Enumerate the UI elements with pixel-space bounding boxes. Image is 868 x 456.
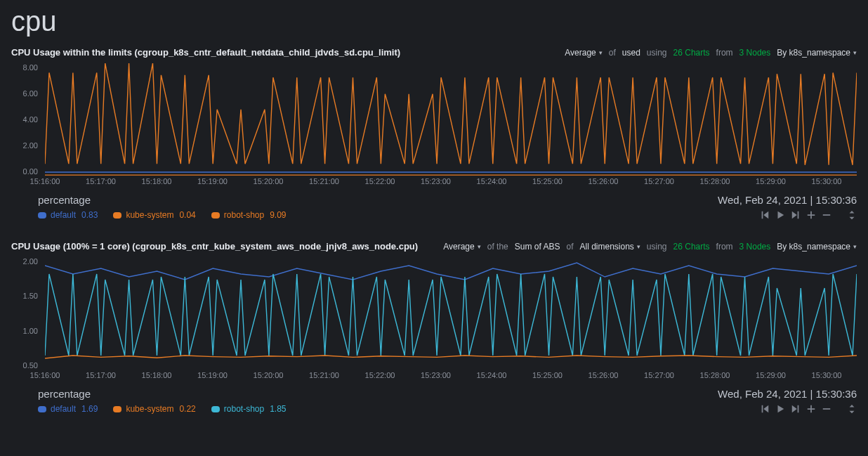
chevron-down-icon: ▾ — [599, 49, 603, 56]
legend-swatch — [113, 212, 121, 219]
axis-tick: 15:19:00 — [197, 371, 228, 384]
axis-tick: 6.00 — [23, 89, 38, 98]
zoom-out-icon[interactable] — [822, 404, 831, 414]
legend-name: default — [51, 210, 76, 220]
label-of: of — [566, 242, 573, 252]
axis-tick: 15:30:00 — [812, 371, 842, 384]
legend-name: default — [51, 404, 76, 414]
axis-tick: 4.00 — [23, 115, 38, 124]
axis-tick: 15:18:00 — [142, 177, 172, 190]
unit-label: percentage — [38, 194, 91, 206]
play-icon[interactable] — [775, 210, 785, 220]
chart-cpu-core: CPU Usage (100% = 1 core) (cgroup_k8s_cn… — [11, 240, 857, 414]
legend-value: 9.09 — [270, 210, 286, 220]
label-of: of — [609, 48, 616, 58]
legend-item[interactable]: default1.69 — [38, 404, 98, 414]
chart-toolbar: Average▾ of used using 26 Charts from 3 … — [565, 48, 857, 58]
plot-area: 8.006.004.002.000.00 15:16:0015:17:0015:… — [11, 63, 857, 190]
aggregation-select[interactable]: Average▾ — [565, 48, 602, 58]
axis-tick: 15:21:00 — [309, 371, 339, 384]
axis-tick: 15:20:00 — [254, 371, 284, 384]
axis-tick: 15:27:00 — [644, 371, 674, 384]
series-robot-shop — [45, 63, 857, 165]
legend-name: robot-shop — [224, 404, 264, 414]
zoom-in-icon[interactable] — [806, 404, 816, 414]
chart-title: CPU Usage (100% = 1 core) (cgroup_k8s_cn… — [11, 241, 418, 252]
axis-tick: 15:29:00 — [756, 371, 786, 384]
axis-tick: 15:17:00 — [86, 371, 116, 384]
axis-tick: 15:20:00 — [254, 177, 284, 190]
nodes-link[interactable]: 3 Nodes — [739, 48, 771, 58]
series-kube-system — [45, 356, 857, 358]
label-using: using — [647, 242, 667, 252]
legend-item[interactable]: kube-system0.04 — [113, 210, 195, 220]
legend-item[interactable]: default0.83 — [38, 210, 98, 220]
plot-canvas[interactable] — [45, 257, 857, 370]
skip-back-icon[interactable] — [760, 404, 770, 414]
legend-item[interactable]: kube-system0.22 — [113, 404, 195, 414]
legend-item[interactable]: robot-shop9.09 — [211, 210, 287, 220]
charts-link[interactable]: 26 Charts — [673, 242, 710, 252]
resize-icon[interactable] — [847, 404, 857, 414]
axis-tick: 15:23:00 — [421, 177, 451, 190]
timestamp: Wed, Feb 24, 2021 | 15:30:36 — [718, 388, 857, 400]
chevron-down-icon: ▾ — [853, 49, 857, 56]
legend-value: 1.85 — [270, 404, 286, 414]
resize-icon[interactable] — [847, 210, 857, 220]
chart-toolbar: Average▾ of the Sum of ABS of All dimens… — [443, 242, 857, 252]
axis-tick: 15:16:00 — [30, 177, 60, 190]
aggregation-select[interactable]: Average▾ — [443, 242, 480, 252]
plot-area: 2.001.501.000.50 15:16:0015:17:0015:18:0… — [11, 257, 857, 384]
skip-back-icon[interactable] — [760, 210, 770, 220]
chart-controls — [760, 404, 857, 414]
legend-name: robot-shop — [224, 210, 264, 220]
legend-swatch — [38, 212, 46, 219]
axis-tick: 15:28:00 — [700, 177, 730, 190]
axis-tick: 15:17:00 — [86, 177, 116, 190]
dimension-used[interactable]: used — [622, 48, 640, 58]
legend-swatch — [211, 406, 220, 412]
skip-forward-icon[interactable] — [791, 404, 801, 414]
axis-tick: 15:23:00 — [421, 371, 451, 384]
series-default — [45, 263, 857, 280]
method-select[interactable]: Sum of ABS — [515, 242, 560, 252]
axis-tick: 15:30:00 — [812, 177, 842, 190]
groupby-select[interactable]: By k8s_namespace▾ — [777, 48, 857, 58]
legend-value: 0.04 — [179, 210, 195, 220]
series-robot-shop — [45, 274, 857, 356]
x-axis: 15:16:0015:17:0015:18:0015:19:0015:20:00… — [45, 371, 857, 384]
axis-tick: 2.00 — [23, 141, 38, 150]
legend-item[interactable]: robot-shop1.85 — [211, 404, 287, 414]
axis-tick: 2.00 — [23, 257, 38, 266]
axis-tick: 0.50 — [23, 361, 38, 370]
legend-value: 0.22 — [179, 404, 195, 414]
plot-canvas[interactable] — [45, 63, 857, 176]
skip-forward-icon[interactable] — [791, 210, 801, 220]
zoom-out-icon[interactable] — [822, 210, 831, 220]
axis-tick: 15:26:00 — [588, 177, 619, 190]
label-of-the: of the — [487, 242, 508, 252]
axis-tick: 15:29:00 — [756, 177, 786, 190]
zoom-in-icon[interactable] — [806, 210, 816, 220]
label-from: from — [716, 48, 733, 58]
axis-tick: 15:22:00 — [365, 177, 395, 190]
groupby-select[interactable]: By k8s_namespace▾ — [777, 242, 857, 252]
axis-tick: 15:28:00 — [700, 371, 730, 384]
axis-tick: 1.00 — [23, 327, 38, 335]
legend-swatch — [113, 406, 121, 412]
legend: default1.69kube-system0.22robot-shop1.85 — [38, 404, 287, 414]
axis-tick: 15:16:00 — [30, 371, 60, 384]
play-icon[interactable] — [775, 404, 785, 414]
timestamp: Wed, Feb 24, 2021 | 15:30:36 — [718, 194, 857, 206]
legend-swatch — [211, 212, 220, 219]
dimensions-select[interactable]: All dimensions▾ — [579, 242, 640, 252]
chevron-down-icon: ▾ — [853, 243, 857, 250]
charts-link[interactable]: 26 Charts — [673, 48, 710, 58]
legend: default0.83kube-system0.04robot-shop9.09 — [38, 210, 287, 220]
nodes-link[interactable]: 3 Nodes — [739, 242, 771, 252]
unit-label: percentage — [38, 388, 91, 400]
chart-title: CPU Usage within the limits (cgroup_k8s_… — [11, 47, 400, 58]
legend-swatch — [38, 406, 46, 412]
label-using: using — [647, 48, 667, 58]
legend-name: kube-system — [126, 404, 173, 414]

********

WORK ORDER
What is needed here is one number: how many lines of the entries hold the string "item".

ANSWER SECTION
6